The High Altitude Ice Crystals (HAIC) field campaign provides a unique observational framework to investigate these processes. HAIC combined in situ airborne microphysical measurements with satellite observations to document the properties of ice crystals in deep convective structure, with a specific focus on high ice water content conditions relevant for both climate processes and aviation safety. During the campaign, detailed observations of ice crystal concentrations, size distributions, and thermodynamic conditions were collected in tropical deep convective systems, offering an exceptional opportunity to evaluate and constrain model representations of ice microphysics and their radiative impacts.
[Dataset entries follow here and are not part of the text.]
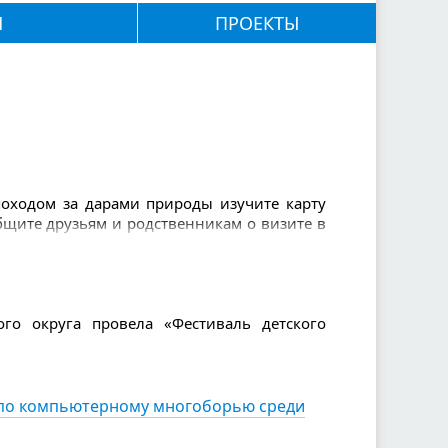
М
ПРОЕКТЫ
 походом за дарами природы изучите карту
общите друзьям и родственникам о визите в
: телефон, вода и еда, спички и зажигалка,
нимаете (их нужно брать с собой с запасом
золь от насекомых, свисток, нож, фонарик.
 рукавами, так вы будете заметнее.
го округа провела «Фестиваль детского
т по компьютерному многоборью среди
In this study, we focus on a well-documented deep convective system that formed over the Atlantic Ocean and was advected toward French Guiana on 16 May 2015. We combine HAIC airborne and satellite observations with high-resolution numerical simulations performed with the Meso-NH model. The simulations employ the two-moment LIMA microphysical scheme, explicitly coupled to the ecRad radiative transfer code. The radiative properties of ice crystals are prescribed using habit-dependent optical parameterizations derived from the Yang et al. (2013) ice optics lookup tables. Aerosol sources, transport, activation, and scavenging are explicitly represented, allowing an assessment of how aerosol variability propagates through cloud microphysical processes and radiative feedbacks. This configuration allows a physically consistent representation of aerosol–microphysics–radiation interactions. Sensitivity experiments are performed to investigate both aerosol life-cycle effects and ice crystal habit variability, while keeping the large-scale dynamical forcing unchanged. Dedicated sensitivity simulations are conducted by systematically testing distinct ice crystal habits in order to isolate their respective impacts on cloud-radiative heating profiles, anvil structure, precipitation efficiency, and convective lifecycle. This combined observational–modeling framework provides quantitative insight into how aerosol processes and ice microphysical properties jointly modulate radiative feedbacks in deep convection.